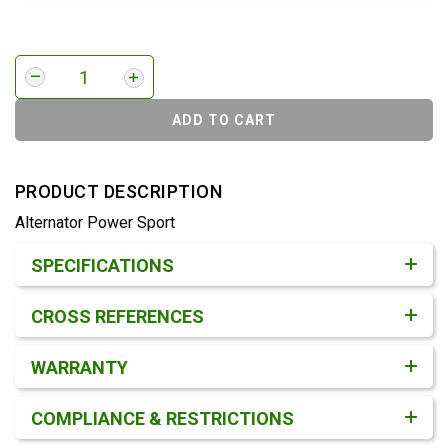
ADD TO CART
PRODUCT DESCRIPTION
Alternator Power Sport
Product Detail & Specification
SPECIFICATIONS
CROSS REFERENCES
WARRANTY
COMPLIANCE & RESTRICTIONS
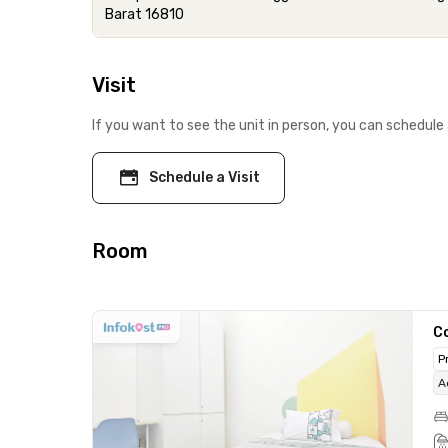
Barat 16810
Visit
If you want to see the unit in person, you can schedule 
Schedule a Visit
Room
C
P
A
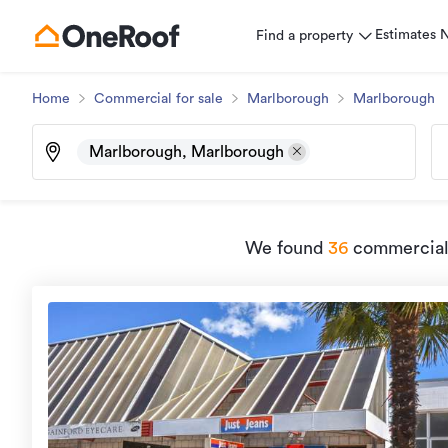
Estimates
Find a property
Home
Commercial for sale
Marlborough
Marlborough
Marlborough, Marlborough
We found
36
commercial 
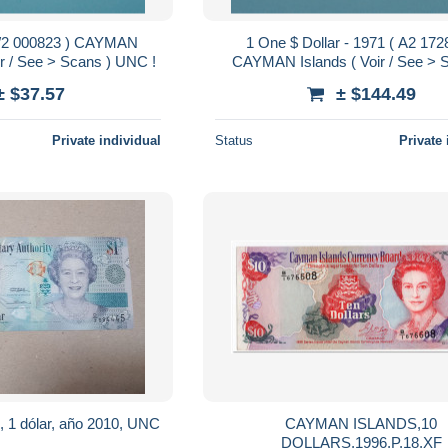
 B/2 000823 ) CAYMAN
1 One $ Dollar - 1971 ( A2 172
ir / See > Scans ) UNC !
CAYMAN Islands ( Voir / See > 
UNC !
± $37.57
± $144.49
Private individual
Status
Private 
n, 1 dólar, año 2010, UNC
CAYMAN ISLANDS,10
DOLLARS,1996,P.18,XF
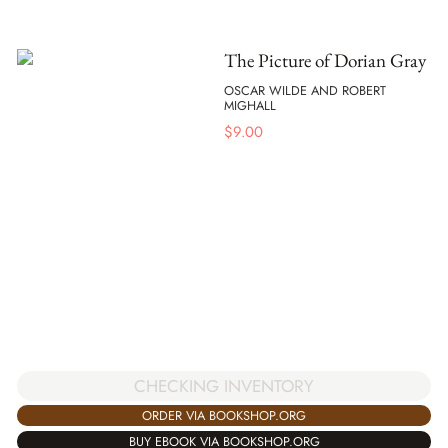
The Picture of Dorian Gray
OSCAR WILDE AND ROBERT
MIGHALL
$
9.00
CHECKING INVENTORY
ORDER VIA BOOKSHOP.ORG
BUY EBOOK VIA BOOKSHOP.ORG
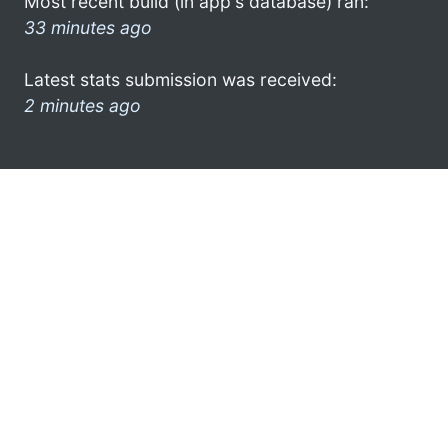
Most recent build (in app's database) ran:
33 minutes ago
Latest stats submission was received:
2 minutes ago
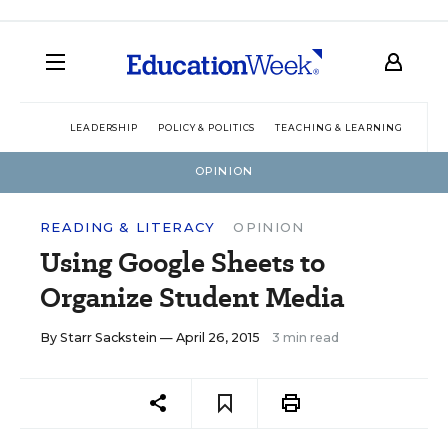
LEADERSHIP
POLICY & POLITICS
TEACHING & LEARNING
TEC
OPINION
READING & LITERACY
OPINION
Using Google Sheets to
Organize Student Media
By
Starr Sackstein
— April 26, 2015
3 min read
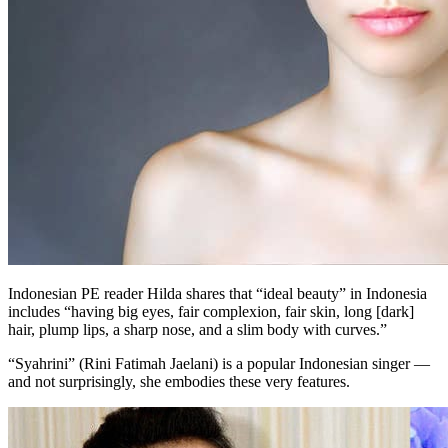
Indonesian PE reader Hilda shares that “ideal beauty” in Indonesia
includes “having big eyes, fair complexion, fair skin, long [dark]
hair, plump lips, a sharp nose, and a slim body with curves.”
“Syahrini” (Rini Fatimah Jaelani) is a popular Indonesian singer —
and not surprisingly, she embodies these very features.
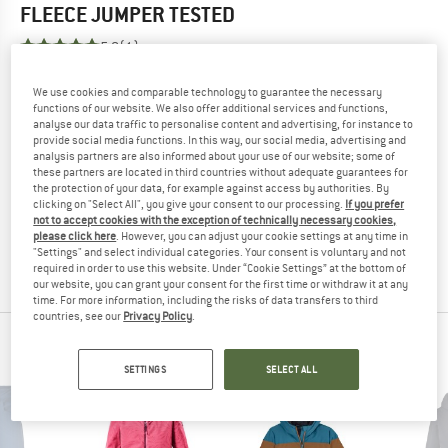
FLEECE JUMPER
TESTED
5,0
(1)
YOU ARE FAMILIAR WITH THIS PRODUCT?
We use cookies and comparable technology to guarantee the necessary
functions of our website. We also offer additional services and functions,
Do you own this product? Have you tested it out?
analyse our data traffic to personalise content and advertising, for instance to
Other customers will be happy to read your review – share
provide social media functions. In this way, our social media, advertising and
analysis partners are also informed about your use of our website; some of
what you know.
these partners are located in third countries without adequate guarantees for
the protection of your data, for example against access by authorities. By
clicking on "Select All", you give your consent to our processing.
If you prefer
WRITE A REVIEW
not to accept cookies with the exception of technically necessary cookies,
please click here
. However, you can adjust your cookie settings at any time in
"Settings" and select individual categories. Your consent is voluntary and not
BUY PRODUCT
required in order to use this website. Under “Cookie Settings” at the bottom of
our website, you can grant your consent for the first time or withdraw it at any
time. For more information, including the risks of data transfers to third
countries, see our
Privacy Policy
.
KILLTEC TOP PRODUCTS
SETTINGS
SELECT ALL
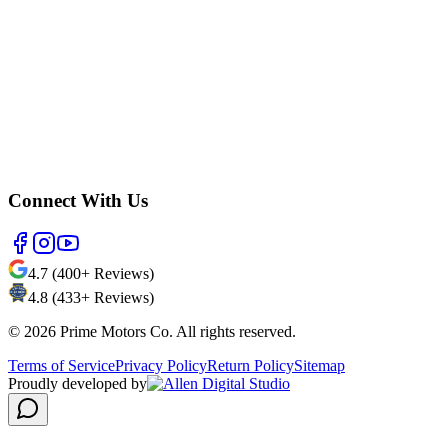
Connect With Us
4.7 (400+ Reviews)
4.8 (433+ Reviews)
©
2026
Prime Motors Co. All rights reserved.
Terms of Service
Privacy Policy
Return Policy
Sitemap
Proudly developed by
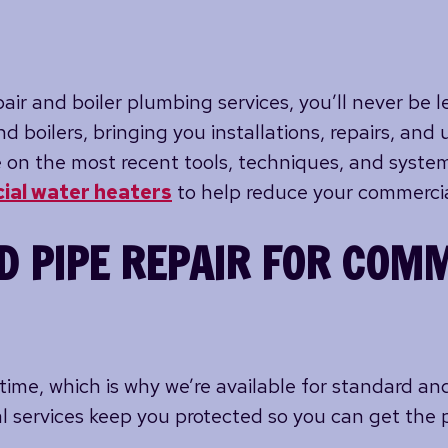
ir and boiler plumbing services, you’ll never be le
d boilers, bringing you installations, repairs, a
 on the most recent tools, techniques, and system
ial water heaters
to help reduce your commercial
D PIPE REPAIR FOR COM
time, which is why we’re available for standard a
l services keep you protected so you can get the 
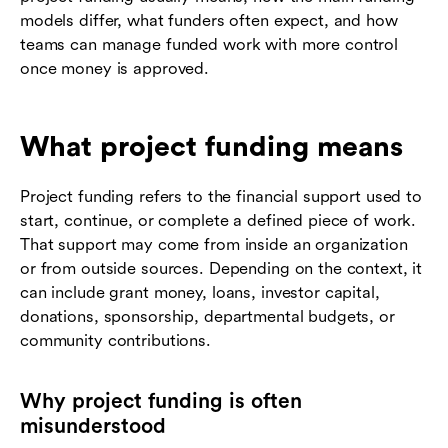
models differ, what funders often expect, and how
teams can manage funded work with more control
once money is approved.
What project funding means
Project funding refers to the financial support used to
start, continue, or complete a defined piece of work.
That support may come from inside an organization
or from outside sources. Depending on the context, it
can include grant money, loans, investor capital,
donations, sponsorship, departmental budgets, or
community contributions.
Why project funding is often
misunderstood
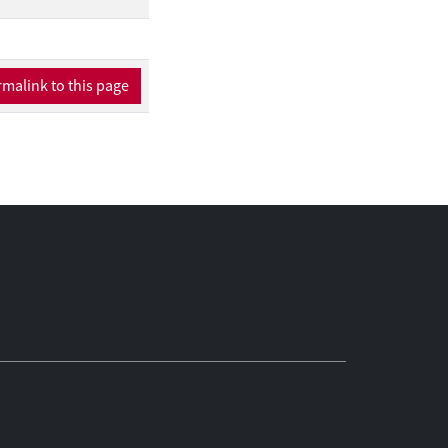
malink to this page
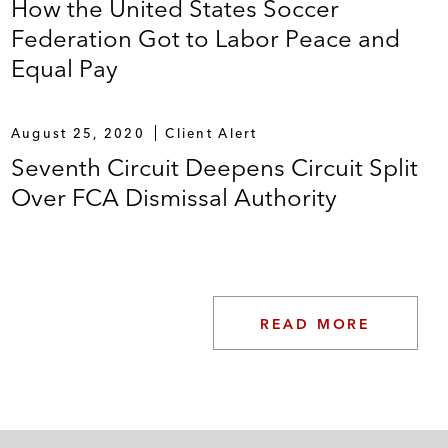
How the United States Soccer
Federation Got to Labor Peace and
Equal Pay
August 25, 2020
Client Alert
Seventh Circuit Deepens Circuit Split
Over FCA Dismissal Authority
READ MORE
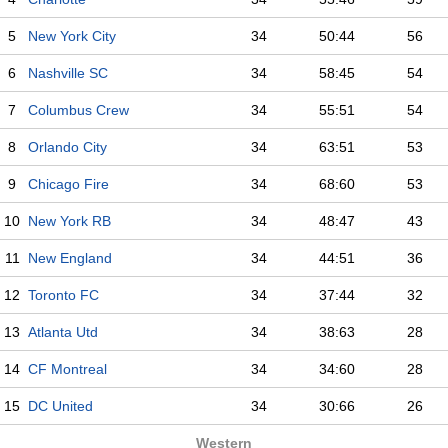
5
New York City
34
50:44
56
6
Nashville SC
34
58:45
54
7
Columbus Crew
34
55:51
54
8
Orlando City
34
63:51
53
9
Chicago Fire
34
68:60
53
10
New York RB
34
48:47
43
11
New England
34
44:51
36
12
Toronto FC
34
37:44
32
13
Atlanta Utd
34
38:63
28
14
CF Montreal
34
34:60
28
15
DC United
34
30:66
26
Western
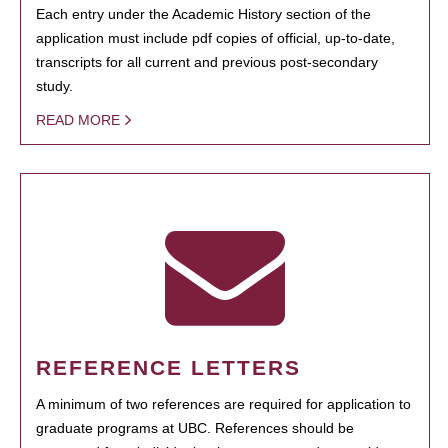
Each entry under the Academic History section of the
application must include pdf copies of official, up-to-date,
transcripts for all current and previous post-secondary
study.
READ MORE
REFERENCE LETTERS
A minimum of two references are required for application to
graduate programs at UBC. References should be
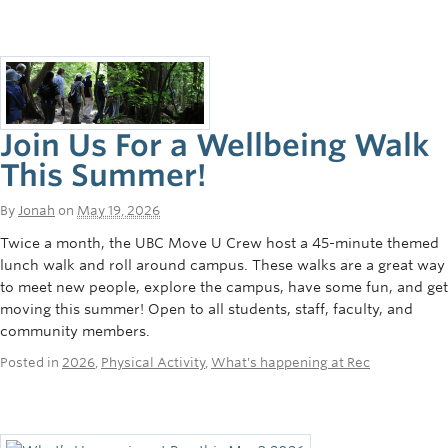
Join Us For a Wellbeing Walk
This Summer!
By
Jonah
on
May 19, 2026
Twice a month, the UBC Move U Crew host a 45-minute themed
lunch walk and roll around campus. These walks are a great way
to meet new people, explore the campus, have some fun, and get
moving this summer! Open to all students, staff, faculty, and
community members.
Posted in
2026
,
Physical Activity
,
What's happening at Rec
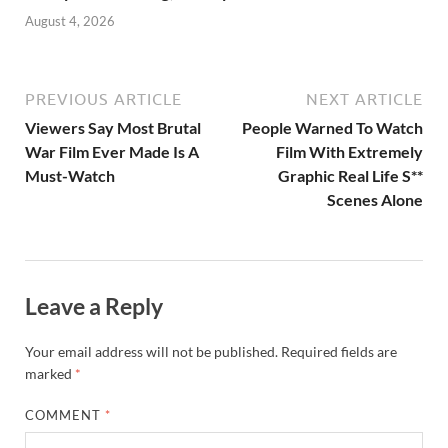
August 4, 2026
PREVIOUS ARTICLE
NEXT ARTICLE
Viewers Say Most Brutal
People Warned To Watch
War Film Ever Made Is A
Film With Extremely
Must-Watch
Graphic Real Life S**
Scenes Alone
Leave a Reply
Your email address will not be published.
Required fields are
marked
*
COMMENT
*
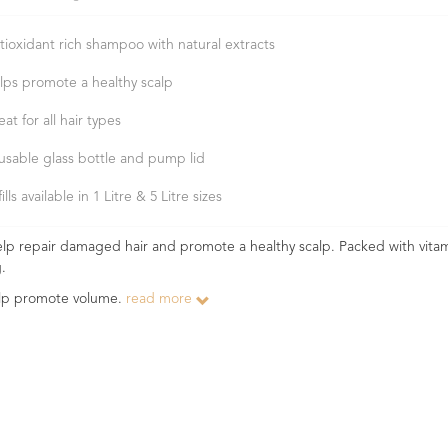
tioxidant rich shampoo with natural extracts
lps promote a healthy scalp
at for all hair types
usable glass bottle and pump lid
ills available in 1 Litre & 5 Litre sizes
help repair damaged hair and promote a healthy scalp. Packed with vita
g.
help promote volume.
read more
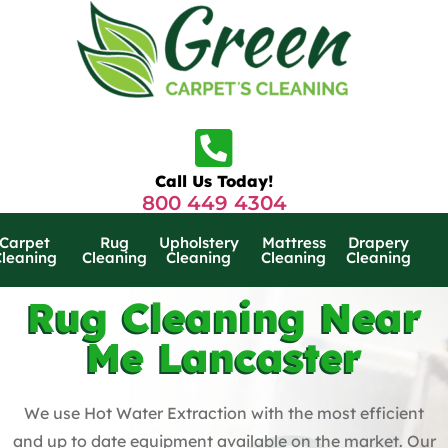
Call Us Today!
800 449 4304
Carpet
Rug
Upholstery
Mattress
Drapery
Cleaning
Cleaning
Cleaning
Cleaning
Cleaning
Rug Cleaning Near
Me Lancaster
We use Hot Water Extraction with the most efficient
and up to date equipment available on the market. Our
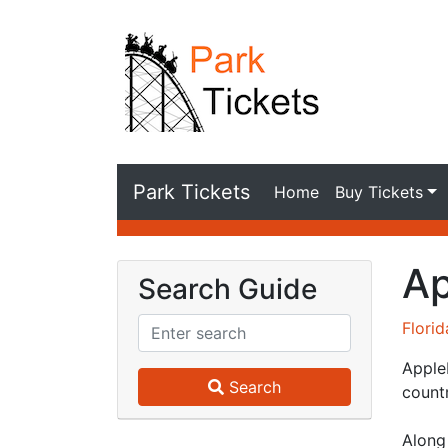
Park Tickets
Home
Buy Tickets
Ap
Search Guide
Flori
Apple
Search
countr
Along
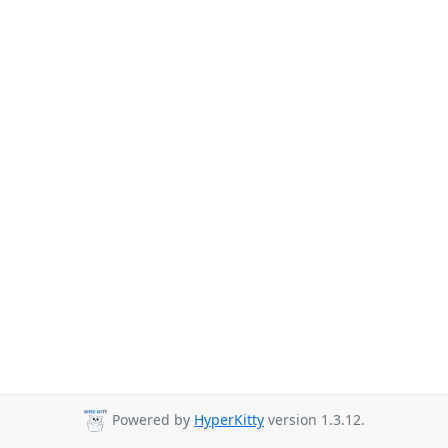
Powered by
HyperKitty
version 1.3.12.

+ + +

Pictures are to be left out; please print the rest of the records above word for word.

ADD TO CART
PRODUCT DESCRIPTION
Alternator Power Sport
Product Detail & Specification
SPECIFICATIONS
CROSS REFERENCES
WARRANTY
COMPLIANCE & RESTRICTIONS
Barat 16810
Visit
If you want to see the unit in person, you can schedule 
Schedule a Visit
Room
C
P
A
Estimates
Find a property
Home
Commercial for sale
Marlborough
Marlborough
Marlborough, Marlborough
We found
36
commercial 
 B/2 000823 ) CAYMAN
1 One $ Dollar - 1971 ( A2 172
ir / See > Scans ) UNC !
CAYMAN Islands ( Voir / See > 
UNC !
± $37.57
± $144.49
Private individual
Status
Private 
n, 1 dólar, año 2010, UNC
CAYMAN ISLANDS,10
DOLLARS,1996,P.18,XF
The Picture of Dorian Gray
OSCAR WILDE AND ROBERT
MIGHALL
$
9.00
CHECKING INVENTORY
ORDER VIA BOOKSHOP.ORG
BUY EBOOK VIA BOOKSHOP.ORG
Most recent build (in app's database) ran:
33 minutes ago
Latest stats submission was received:
2 minutes ago
LEADERSHIP
POLICY & POLITICS
TEACHING & LEARNING
TEC
OPINION
READING & LITERACY
OPINION
Using Google Sheets to
Organize Student Media
By
Starr Sackstein
— April 26, 2015
3 min read
Indonesian PE reader Hilda shares that “ideal beauty” in Indonesia
includes “having big eyes, fair complexion, fair skin, long [dark]
hair, plump lips, a sharp nose, and a slim body with curves.”
“Syahrini” (Rini Fatimah Jaelani) is a popular Indonesian singer —
and not surprisingly, she embodies these very features.
FLEECE JUMPER
TESTED
5,0
(1)
YOU ARE FAMILIAR WITH THIS PRODUCT?
We use cookies and comparable technology to guarantee the necessary
functions of our website. We also offer additional services and functions,
Do you own this product? Have you tested it out?
analyse our data traffic to personalise content and advertising, for instance to
Other customers will be happy to read your review – share
provide social media functions. In this way, our social media, advertising and
analysis partners are also informed about your use of our website; some of
what you know.
these partners are located in third countries without adequate guarantees for
the protection of your data, for example against access by authorities. By
clicking on "Select All", you give your consent to our processing.
If you prefer
WRITE A REVIEW
not to accept cookies with the exception of technically necessary cookies,
please click here
. However, you can adjust your cookie settings at any time in
"Settings" and select individual categories. Your consent is voluntary and not
BUY PRODUCT
required in order to use this website. Under “Cookie Settings” at the bottom of
our website, you can grant your consent for the first time or withdraw it at any
time. For more information, including the risks of data transfers to third
countries, see our
Privacy Policy
.
KILLTEC TOP PRODUCTS
SETTINGS
SELECT ALL
Connect With Us
4.7 (400+ Reviews)
4.8 (433+ Reviews)
©
2026
Prime Motors Co. All rights reserved.
Terms of Service
Privacy Policy
Return Policy
Sitemap
Proudly developed by
ir and boiler plumbing services, you’ll never be le
d boilers, bringing you installations, repairs, a
 on the most recent tools, techniques, and system
ial water heaters
to help reduce your commercial
D PIPE REPAIR FOR COM
time, which is why we’re available for standard a
l services keep you protected so you can get the 
models differ, what funders often expect, and how
teams can manage funded work with more control
once money is approved.
What project funding means
Project funding refers to the financial support used to
start, continue, or complete a defined piece of work.
That support may come from inside an organization
or from outside sources. Depending on the context, it
can include grant money, loans, investor capital,
donations, sponsorship, departmental budgets, or
community contributions.
Why project funding is often
misunderstood
malink to this page
How the United States Soccer
Federation Got to Labor Peace and
Equal Pay
August 25, 2020
Client Alert
Seventh Circuit Deepens Circuit Split
Over FCA Dismissal Authority
READ MORE
5
New York City
34
50:44
56
6
Nashville SC
34
58:45
54
7
Columbus Crew
34
55:51
54
8
Orlando City
34
63:51
53
9
Chicago Fire
34
68:60
53
10
New York RB
34
48:47
43
11
New England
34
44:51
36
12
Toronto FC
34
37:44
32
13
Atlanta Utd
34
38:63
28
14
CF Montreal
34
34:60
28
15
DC United
34
30:66
26
Western
Each entry under the Academic History section of the
application must include pdf copies of official, up-to-date,
transcripts for all current and previous post-secondary
study.
READ MORE
REFERENCE LETTERS
A minimum of two references are required for application to
graduate programs at UBC. References should be
Join Us For a Wellbeing Walk
This Summer!
By
Jonah
on
May 19, 2026
Twice a month, the UBC Move U Crew host a 45-minute themed
lunch walk and roll around campus. These walks are a great way
to meet new people, explore the campus, have some fun, and get
moving this summer! Open to all students, staff, faculty, and
community members.
Posted in
2026
,
Physical Activity
,
What's happening at Rec
August 4, 2026
PREVIOUS ARTICLE
NEXT ARTICLE
Viewers Say Most Brutal
People Warned To Watch
War Film Ever Made Is A
Film With Extremely
Must-Watch
Graphic Real Life S**
Scenes Alone
Leave a Reply
Your email address will not be published.
Required fields are
marked
*
COMMENT
*
tioxidant rich shampoo with natural extracts
lps promote a healthy scalp
at for all hair types
usable glass bottle and pump lid
ills available in 1 Litre & 5 Litre sizes
help repair damaged hair and promote a healthy scalp. Packed with vita
g.
help promote volume.
read more
Call Us Today!
800 449 4304
Carpet
Rug
Upholstery
Mattress
Drapery
Cleaning
Cleaning
Cleaning
Cleaning
Cleaning
Rug Cleaning Near
Me Lancaster
We use Hot Water Extraction with the most efficient
and up to date equipment available on the market. Our
Park Tickets
Home
Buy Tickets
Ap
Search Guide
Flori
Apple
Search
countr
Along
Powered by
HyperKitty
version 1.3.12.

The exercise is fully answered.